## Instructions to follow
Take the data below and filter it for lines containing the word "ادامه"; show each line found.

## Stored data
►
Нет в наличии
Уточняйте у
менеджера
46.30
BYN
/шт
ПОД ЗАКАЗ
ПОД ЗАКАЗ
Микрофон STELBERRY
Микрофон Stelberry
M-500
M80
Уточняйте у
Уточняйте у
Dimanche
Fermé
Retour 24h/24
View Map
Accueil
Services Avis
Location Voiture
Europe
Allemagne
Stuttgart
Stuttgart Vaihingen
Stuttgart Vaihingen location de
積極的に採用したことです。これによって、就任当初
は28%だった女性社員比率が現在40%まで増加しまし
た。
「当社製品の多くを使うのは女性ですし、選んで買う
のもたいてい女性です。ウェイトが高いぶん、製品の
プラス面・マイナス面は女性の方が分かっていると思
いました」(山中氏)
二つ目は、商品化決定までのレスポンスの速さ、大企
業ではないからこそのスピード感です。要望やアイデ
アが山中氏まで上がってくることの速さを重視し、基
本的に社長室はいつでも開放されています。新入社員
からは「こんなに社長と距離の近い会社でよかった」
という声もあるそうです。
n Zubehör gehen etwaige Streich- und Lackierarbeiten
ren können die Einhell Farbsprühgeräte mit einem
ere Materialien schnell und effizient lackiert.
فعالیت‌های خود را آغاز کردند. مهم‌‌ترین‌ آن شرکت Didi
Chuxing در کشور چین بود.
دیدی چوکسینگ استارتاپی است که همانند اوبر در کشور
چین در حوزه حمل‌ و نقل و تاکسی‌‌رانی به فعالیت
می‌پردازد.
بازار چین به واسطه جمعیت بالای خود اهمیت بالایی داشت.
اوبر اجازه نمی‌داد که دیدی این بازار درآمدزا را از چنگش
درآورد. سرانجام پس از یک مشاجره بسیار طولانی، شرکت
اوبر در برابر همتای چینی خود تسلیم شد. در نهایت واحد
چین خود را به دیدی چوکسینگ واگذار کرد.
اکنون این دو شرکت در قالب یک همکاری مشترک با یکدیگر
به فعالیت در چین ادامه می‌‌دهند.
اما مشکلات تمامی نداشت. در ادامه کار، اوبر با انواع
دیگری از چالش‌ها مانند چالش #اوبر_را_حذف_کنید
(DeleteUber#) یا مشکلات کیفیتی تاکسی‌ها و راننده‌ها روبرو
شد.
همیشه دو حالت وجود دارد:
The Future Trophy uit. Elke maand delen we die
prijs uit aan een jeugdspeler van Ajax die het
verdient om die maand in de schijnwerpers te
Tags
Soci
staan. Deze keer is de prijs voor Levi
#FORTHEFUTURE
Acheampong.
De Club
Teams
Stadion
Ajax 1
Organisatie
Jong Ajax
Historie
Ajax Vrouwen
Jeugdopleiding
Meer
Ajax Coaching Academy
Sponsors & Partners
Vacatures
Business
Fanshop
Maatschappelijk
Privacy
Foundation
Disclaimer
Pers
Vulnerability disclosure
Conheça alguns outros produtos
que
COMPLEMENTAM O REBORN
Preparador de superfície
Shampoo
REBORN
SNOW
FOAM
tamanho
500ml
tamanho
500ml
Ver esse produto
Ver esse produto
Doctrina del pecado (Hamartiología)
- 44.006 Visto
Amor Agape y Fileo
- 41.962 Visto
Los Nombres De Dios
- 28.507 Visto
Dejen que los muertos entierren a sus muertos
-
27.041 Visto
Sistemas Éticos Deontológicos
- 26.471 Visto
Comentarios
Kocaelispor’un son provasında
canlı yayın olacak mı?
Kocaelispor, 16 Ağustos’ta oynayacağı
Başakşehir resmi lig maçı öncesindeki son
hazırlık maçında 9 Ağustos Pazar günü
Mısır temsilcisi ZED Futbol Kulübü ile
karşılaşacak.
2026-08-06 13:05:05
◄
## Result of the task
به فعالیت در چین ادامه می‌‌دهند.
اما مشکلات تمامی نداشت. در ادامه کار، اوبر با انواع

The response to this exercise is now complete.